Bank of America insiders are worried that it is close to an embarrassing slap down
The U.S. bank last October named chief executive Brian Moynihan as chairman of the board, undoing an earlier shareholder vote in 2009 to split the roles.
Shareholders will vote on the move on September 22, and some bank officials have been telling investors the vote could go either way, according to Christina Rexrode and Joann S. Lublin at The Wall Street Journal. ?
Trillium Asset Management has voted against the proposal, while Korea Investment Corp., South Korea's sovereign-wealth fund, also plans to vote against it, according to the Journal.
Some of Bank of America's shareholders would also like to install new directors, according to the report, replacing those that were in place prior to the financial crisis.
A defeat would represent an embarrassing moment for the board of Bank of America, which decided to combine the roles and then agreed to have a vote after the event following shareholder complaints.
Business Insider previously reported that smaller shareholders including public pension funds and money managers are pushing against the consolidation of power.
Public pensions CalPERS and CalSTRS have promised to vote against the change, along with CtW Investment Group. CtW invests on behalf of pensions. While the pension funds and their representative hold less than 1% of Bank of America's stock, their staking out a public position in advance of the shareholder vote is a statement of intent.
"This is a big move by CalPERS and CalSTERS," CSLA banks analyst Mike Mayo told Business Insider in early September. "They are leading indicators for sentiment."
Moynihan does have his plaudits however, including billionaire investor Warren Buffett.

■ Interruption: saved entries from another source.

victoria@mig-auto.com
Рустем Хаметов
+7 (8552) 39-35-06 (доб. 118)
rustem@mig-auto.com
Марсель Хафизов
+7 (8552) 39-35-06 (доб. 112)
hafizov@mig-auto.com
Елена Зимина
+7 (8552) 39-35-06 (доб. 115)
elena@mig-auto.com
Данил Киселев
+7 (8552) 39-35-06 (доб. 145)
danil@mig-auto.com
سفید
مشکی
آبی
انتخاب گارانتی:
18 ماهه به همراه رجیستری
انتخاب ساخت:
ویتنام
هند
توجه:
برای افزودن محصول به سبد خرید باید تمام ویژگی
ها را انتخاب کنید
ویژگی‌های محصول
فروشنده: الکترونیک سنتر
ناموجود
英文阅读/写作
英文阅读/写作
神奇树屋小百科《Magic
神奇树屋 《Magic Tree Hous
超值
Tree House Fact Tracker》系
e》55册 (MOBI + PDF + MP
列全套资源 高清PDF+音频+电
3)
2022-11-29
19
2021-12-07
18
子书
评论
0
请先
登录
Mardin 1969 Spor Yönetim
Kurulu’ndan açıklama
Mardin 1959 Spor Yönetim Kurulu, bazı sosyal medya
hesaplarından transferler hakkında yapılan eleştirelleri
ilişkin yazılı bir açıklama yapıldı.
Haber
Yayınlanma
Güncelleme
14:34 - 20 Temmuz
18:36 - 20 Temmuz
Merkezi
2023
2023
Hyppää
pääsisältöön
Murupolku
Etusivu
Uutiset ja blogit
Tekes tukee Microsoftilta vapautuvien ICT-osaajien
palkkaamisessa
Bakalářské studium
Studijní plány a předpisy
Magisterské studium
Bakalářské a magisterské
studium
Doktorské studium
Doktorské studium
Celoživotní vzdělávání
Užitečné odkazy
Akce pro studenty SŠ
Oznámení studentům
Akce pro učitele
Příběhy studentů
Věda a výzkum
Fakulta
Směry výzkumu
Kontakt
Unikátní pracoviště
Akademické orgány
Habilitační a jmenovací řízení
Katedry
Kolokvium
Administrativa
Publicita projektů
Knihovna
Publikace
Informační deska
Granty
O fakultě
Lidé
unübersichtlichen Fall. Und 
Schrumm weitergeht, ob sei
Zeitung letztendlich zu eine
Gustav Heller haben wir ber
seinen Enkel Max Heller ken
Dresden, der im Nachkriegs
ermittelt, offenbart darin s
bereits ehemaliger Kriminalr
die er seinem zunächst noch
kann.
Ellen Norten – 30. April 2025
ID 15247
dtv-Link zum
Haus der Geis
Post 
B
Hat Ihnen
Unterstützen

Business Insider reached out to Buffett, who took a huge stake of Bank of America preferred stock and warrants four years ago, and asked for his take on the bank's shareholder vote coming up later this month.
The Oracle of Omaha, according to a representative for Berkshire, is "100% in support of Mr. Moynihan and believes he is doing an outstanding job for Bank of America shareholders."
"When he took over as CEO, he was handed one of the toughest jobs in the history of American banking."
Barney Frank, the former House Financial Services Chairman, told Politico's Morning Money on Sunday that he didn't understand the argument against combining the chief executive and chairman posts.
He said: "There is no evidence supporting it ... And I have a very good opinion of Brian. ... He was very supportive in creating the CFPB [Consumer Financial Protection Bureau], very helpful. ... The argument that good governance requires having a separation I just don't understand."
Bank of America meanwhile views the push to consolidate its leadership as a step toward aligning itself with marketplace standards, and not as a deviation from sensible governance.
"The board believes that having the same flexibility on board leadership that 97 percent of the S&P 500 now have, while still providing strong independent oversight, is in the best interest of stockholders," a spokesman for the bank told Business Insider earlier this month.